• **Task brief**: The expected response is an exact repetition of every record, with images excluded.

• **Records to process**:
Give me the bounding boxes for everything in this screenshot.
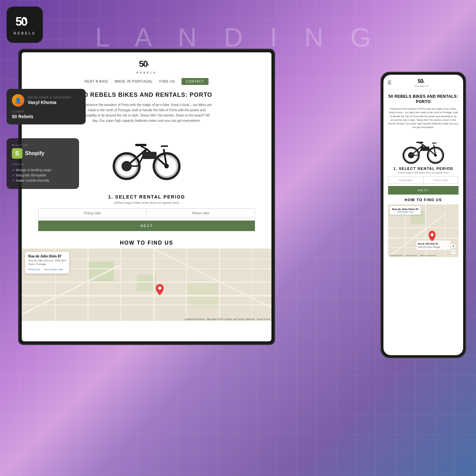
map-container: Rua de Júlio Dinis 87 Rua de Júlio Dinis… xyxy=(22,249,271,321)
mobile-logo-icon: 50 xyxy=(418,78,427,85)
zoom-in-button[interactable]: + xyxy=(451,244,456,249)
svg-text:Rua de Júlio Dinis 87,: Rua de Júlio Dinis 87, xyxy=(418,242,438,245)
map-popup-addr: Rua de Júlio Dinis 87, 4050-323Porto, Po… xyxy=(28,259,66,266)
nav-rent[interactable]: RENT A BIKE xyxy=(85,80,108,83)
svg-rect-24 xyxy=(22,281,271,283)
svg-rect-60 xyxy=(388,237,459,239)
developer-name: Vasyl Khoma xyxy=(28,100,71,105)
mobile-map-popup-title: Rua de Júlio Dinis 87 xyxy=(392,208,418,211)
svg-point-55 xyxy=(408,152,414,158)
map-keyboard: Keyboard Data xyxy=(390,254,403,256)
svg-rect-13 xyxy=(135,144,147,146)
map-background: Rua de Júlio Dinis 87 Rua de Júlio Dinis… xyxy=(22,249,271,321)
svg-rect-31 xyxy=(120,249,121,321)
rental-title: 1. SELECT RENTAL PERIOD xyxy=(38,194,255,199)
svg-point-67 xyxy=(431,233,434,236)
mobile-map: Rua de Júlio Dinis 87, 4050-323 Porto, P… xyxy=(388,204,459,257)
svg-rect-26 xyxy=(22,304,271,305)
goal-item-3: make mobile-friendly xyxy=(12,178,74,183)
landing-title: L A N D I N G xyxy=(0,22,476,53)
map-terms[interactable]: Terms of Use xyxy=(257,318,270,320)
svg-rect-51 xyxy=(416,142,423,143)
return-date-input[interactable] xyxy=(147,209,255,218)
shopify-icon: S xyxy=(12,148,22,159)
site-nav: RENT A BIKE MADE IN PORTUGAL FIND US CON… xyxy=(85,78,209,85)
site-logo: 50 REBELS xyxy=(136,59,157,74)
date-inputs xyxy=(38,208,255,218)
mobile-logo: 50 REBELS xyxy=(415,78,429,87)
mobile-header: ☰ 50 REBELS xyxy=(383,75,463,90)
builton-card: BUILT ON S Shopify GOALS design a landin… xyxy=(7,138,79,189)
nav-made[interactable]: MADE IN PORTUGAL xyxy=(115,80,153,83)
nav-contact[interactable]: CONTACT xyxy=(182,78,209,85)
rental-subtitle: (refresh page if date picker does not ap… xyxy=(38,201,255,204)
svg-rect-59 xyxy=(388,227,459,228)
goal-item-2: integrate Booqable xyxy=(12,173,74,177)
mobile-hero-title: 50 REBELS BIKES AND RENTALS: PORTO xyxy=(388,94,459,104)
nav-find[interactable]: FIND US xyxy=(159,80,175,83)
mobile-how-find-title: HOW TO FIND US xyxy=(388,198,459,202)
logo-icon-text: 50 xyxy=(15,14,35,30)
mobile-inner: ☰ 50 REBELS 50 REBELS BIKES AND RENTALS:… xyxy=(383,75,463,355)
map-popup-title: Rua de Júlio Dinis 87 xyxy=(28,254,66,258)
svg-text:50: 50 xyxy=(139,59,148,68)
site-hero-description: Experience the wonders of Porto with the… xyxy=(81,102,212,123)
svg-rect-30 xyxy=(87,249,89,321)
svg-rect-32 xyxy=(153,249,155,321)
map-directions-link[interactable]: Directions xyxy=(28,268,40,271)
shopify-name: Shopify xyxy=(25,150,44,156)
developer-avatar: 👤 xyxy=(12,94,24,107)
top-logo-text: REBELS xyxy=(14,31,36,35)
svg-line-50 xyxy=(420,143,423,145)
svg-text:50: 50 xyxy=(418,78,423,84)
goals-label: GOALS xyxy=(12,163,74,166)
mobile-next-button[interactable]: NEXT xyxy=(388,186,459,195)
map-attribution: Map data ©2022 Google, Inst. Geogr. Naci… xyxy=(207,318,255,320)
bike-illustration xyxy=(104,128,189,181)
svg-rect-34 xyxy=(219,249,220,321)
svg-text:4050-323 Porto, Portugal: 4050-323 Porto, Portugal xyxy=(418,246,440,249)
hamburger-menu[interactable]: ☰ xyxy=(387,80,392,85)
pickup-date-input[interactable] xyxy=(39,209,147,218)
mobile-map-larger-link[interactable]: View larger map xyxy=(392,211,418,213)
svg-rect-35 xyxy=(252,249,252,321)
client-label: CLIENT xyxy=(12,110,80,113)
svg-rect-21 xyxy=(87,262,114,281)
mobile-hero-desc: Experience the wonders of Porto with the… xyxy=(388,107,459,129)
map-larger-link[interactable]: View larger map xyxy=(44,268,63,271)
mobile-pickup-date[interactable]: Pickup date xyxy=(388,177,424,184)
site-logo-text: REBELS xyxy=(136,71,157,74)
builton-label: BUILT ON xyxy=(12,144,74,147)
svg-line-12 xyxy=(141,146,147,149)
map-report[interactable]: Report a map error xyxy=(420,254,436,256)
mobile-logo-text: REBELS xyxy=(415,85,429,87)
developer-card: 👤 DEVELOPER & DESIGNER Vasyl Khoma CLIEN… xyxy=(7,89,86,124)
client-name: 50 Rebels xyxy=(12,114,80,119)
keyboard-shortcuts[interactable]: Keyboard shortcuts xyxy=(185,318,205,320)
mobile-bike-image xyxy=(388,132,459,165)
svg-rect-54 xyxy=(421,146,429,151)
site-header: 50 REBELS RENT A BIKE MADE IN PORTUGAL F… xyxy=(22,52,271,85)
mobile-map-popup: Rua de Júlio Dinis 87 View larger map xyxy=(390,206,421,215)
shopify-row: S Shopify xyxy=(12,148,74,159)
map-terms-mobile[interactable]: Terms of Use xyxy=(406,254,417,256)
svg-rect-16 xyxy=(142,152,156,159)
rental-section: 1. SELECT RENTAL PERIOD (refresh page if… xyxy=(22,191,271,236)
svg-point-39 xyxy=(158,286,161,290)
mobile-map-footer: Keyboard Data Terms of Use Report a map … xyxy=(390,254,436,256)
mobile-date-row: Pickup date Return date xyxy=(388,176,459,184)
svg-rect-33 xyxy=(186,249,187,321)
site-logo-icon: 50 xyxy=(139,59,154,70)
mobile-map-zoom: + − xyxy=(451,244,456,254)
top-logo: 50 REBELS xyxy=(7,7,43,43)
goal-item-1: design a landing page xyxy=(12,168,74,172)
svg-point-17 xyxy=(122,161,132,171)
svg-rect-68 xyxy=(416,241,451,250)
mobile-rental-title: 1. SELECT RENTAL PERIOD xyxy=(388,167,459,171)
zoom-out-button[interactable]: − xyxy=(451,249,456,254)
mobile-return-date[interactable]: Return date xyxy=(424,177,459,184)
next-button[interactable]: NEXT xyxy=(38,221,255,231)
how-to-find-title: HOW TO FIND US xyxy=(22,236,271,249)
svg-text:50: 50 xyxy=(15,15,27,28)
mobile-content: 50 REBELS BIKES AND RENTALS: PORTO Exper… xyxy=(383,90,463,261)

• **Expected answer**:
Give me the bounding boxes for everything in this screenshot.
map-container: Rua de Júlio Dinis 87 Rua de Júlio Dinis… xyxy=(22,249,271,321)
mobile-logo-icon: 50 xyxy=(418,78,427,85)
zoom-in-button[interactable]: + xyxy=(451,244,456,249)
svg-text:Rua de Júlio Dinis 87,: Rua de Júlio Dinis 87, xyxy=(418,242,438,245)
map-popup-addr: Rua de Júlio Dinis 87, 4050-323Porto, Po… xyxy=(28,259,66,266)
nav-rent[interactable]: RENT A BIKE xyxy=(85,80,108,83)
svg-rect-24 xyxy=(22,281,271,283)
svg-rect-60 xyxy=(388,237,459,239)
developer-name: Vasyl Khoma xyxy=(28,100,71,105)
mobile-map-popup-title: Rua de Júlio Dinis 87 xyxy=(392,208,418,211)
svg-point-55 xyxy=(408,152,414,158)
map-keyboard: Keyboard Data xyxy=(390,254,403,256)
svg-rect-13 xyxy=(135,144,147,146)
map-background: Rua de Júlio Dinis 87 Rua de Júlio Dinis… xyxy=(22,249,271,321)
svg-rect-31 xyxy=(120,249,121,321)
rental-title: 1. SELECT RENTAL PERIOD xyxy=(38,194,255,199)
svg-point-67 xyxy=(431,233,434,236)
mobile-map: Rua de Júlio Dinis 87, 4050-323 Porto, P… xyxy=(388,204,459,257)
svg-rect-26 xyxy=(22,304,271,305)
goal-item-3: make mobile-friendly xyxy=(12,178,74,183)
landing-title: L A N D I N G xyxy=(0,22,476,53)
map-terms[interactable]: Terms of Use xyxy=(257,318,270,320)
svg-rect-51 xyxy=(416,142,423,143)
return-date-input[interactable] xyxy=(147,209,255,218)
shopify-icon: S xyxy=(12,148,22,159)
site-nav: RENT A BIKE MADE IN PORTUGAL FIND US CON… xyxy=(85,78,209,85)
site-logo: 50 REBELS xyxy=(136,59,157,74)
date-inputs xyxy=(38,208,255,218)
mobile-logo: 50 REBELS xyxy=(415,78,429,87)
mobile-header: ☰ 50 REBELS xyxy=(383,75,463,90)
builton-card: BUILT ON S Shopify GOALS design a landin… xyxy=(7,138,79,189)
nav-made[interactable]: MADE IN PORTUGAL xyxy=(115,80,153,83)
nav-contact[interactable]: CONTACT xyxy=(182,78,209,85)
rental-subtitle: (refresh page if date picker does not ap… xyxy=(38,201,255,204)
svg-rect-59 xyxy=(388,227,459,228)
goal-item-2: integrate Booqable xyxy=(12,173,74,177)
mobile-hero-title: 50 REBELS BIKES AND RENTALS: PORTO xyxy=(388,94,459,104)
nav-find[interactable]: FIND US xyxy=(159,80,175,83)
mobile-how-find-title: HOW TO FIND US xyxy=(388,198,459,202)
logo-icon-text: 50 xyxy=(15,14,35,30)
mobile-inner: ☰ 50 REBELS 50 REBELS BIKES AND RENTALS:… xyxy=(383,75,463,355)
map-popup-title: Rua de Júlio Dinis 87 xyxy=(28,254,66,258)
svg-text:50: 50 xyxy=(139,59,148,68)
site-hero-description: Experience the wonders of Porto with the… xyxy=(81,102,212,123)
svg-rect-30 xyxy=(87,249,89,321)
svg-rect-32 xyxy=(153,249,155,321)
map-directions-link[interactable]: Directions xyxy=(28,268,40,271)
shopify-name: Shopify xyxy=(25,150,44,156)
developer-avatar: 👤 xyxy=(12,94,24,107)
top-logo-text: REBELS xyxy=(14,31,36,35)
svg-line-50 xyxy=(420,143,423,145)
svg-text:50: 50 xyxy=(418,78,423,84)
goals-label: GOALS xyxy=(12,163,74,166)
mobile-next-button[interactable]: NEXT xyxy=(388,186,459,195)
map-attribution: Map data ©2022 Google, Inst. Geogr. Naci… xyxy=(207,318,255,320)
bike-illustration xyxy=(104,128,189,181)
svg-rect-34 xyxy=(219,249,220,321)
svg-text:4050-323 Porto, Portugal: 4050-323 Porto, Portugal xyxy=(418,246,440,249)
hamburger-menu[interactable]: ☰ xyxy=(387,80,392,85)
pickup-date-input[interactable] xyxy=(39,209,147,218)
mobile-map-larger-link[interactable]: View larger map xyxy=(392,211,418,213)
svg-rect-35 xyxy=(252,249,252,321)
client-label: CLIENT xyxy=(12,110,80,113)
svg-rect-21 xyxy=(87,262,114,281)
mobile-hero-desc: Experience the wonders of Porto with the… xyxy=(388,107,459,129)
map-larger-link[interactable]: View larger map xyxy=(44,268,63,271)
mobile-pickup-date[interactable]: Pickup date xyxy=(388,177,424,184)
site-logo-text: REBELS xyxy=(136,71,157,74)
builton-label: BUILT ON xyxy=(12,144,74,147)
svg-line-12 xyxy=(141,146,147,149)
map-report[interactable]: Report a map error xyxy=(420,254,436,256)
mobile-logo-text: REBELS xyxy=(415,85,429,87)
developer-card: 👤 DEVELOPER & DESIGNER Vasyl Khoma CLIEN… xyxy=(7,89,86,124)
client-name: 50 Rebels xyxy=(12,114,80,119)
keyboard-shortcuts[interactable]: Keyboard shortcuts xyxy=(185,318,205,320)
mobile-bike-image xyxy=(388,132,459,165)
svg-rect-54 xyxy=(421,146,429,151)
site-header: 50 REBELS RENT A BIKE MADE IN PORTUGAL F… xyxy=(22,52,271,85)
mobile-map-popup: Rua de Júlio Dinis 87 View larger map xyxy=(390,206,421,215)
shopify-row: S Shopify xyxy=(12,148,74,159)
map-terms-mobile[interactable]: Terms of Use xyxy=(406,254,417,256)
svg-rect-16 xyxy=(142,152,156,159)
rental-section: 1. SELECT RENTAL PERIOD (refresh page if… xyxy=(22,191,271,236)
svg-point-39 xyxy=(158,286,161,290)
mobile-map-footer: Keyboard Data Terms of Use Report a map … xyxy=(390,254,436,256)
mobile-date-row: Pickup date Return date xyxy=(388,176,459,184)
svg-rect-33 xyxy=(186,249,187,321)
site-logo-icon: 50 xyxy=(139,59,154,70)
mobile-map-zoom: + − xyxy=(451,244,456,254)
top-logo: 50 REBELS xyxy=(7,7,43,43)
goal-item-1: design a landing page xyxy=(12,168,74,172)
svg-point-17 xyxy=(122,161,132,171)
svg-rect-68 xyxy=(416,241,451,250)
mobile-rental-title: 1. SELECT RENTAL PERIOD xyxy=(388,167,459,171)
zoom-out-button[interactable]: − xyxy=(451,249,456,254)
mobile-return-date[interactable]: Return date xyxy=(424,177,459,184)
next-button[interactable]: NEXT xyxy=(38,221,255,231)
how-to-find-title: HOW TO FIND US xyxy=(22,236,271,249)
svg-text:50: 50 xyxy=(15,15,27,28)
mobile-content: 50 REBELS BIKES AND RENTALS: PORTO Exper… xyxy=(383,90,463,261)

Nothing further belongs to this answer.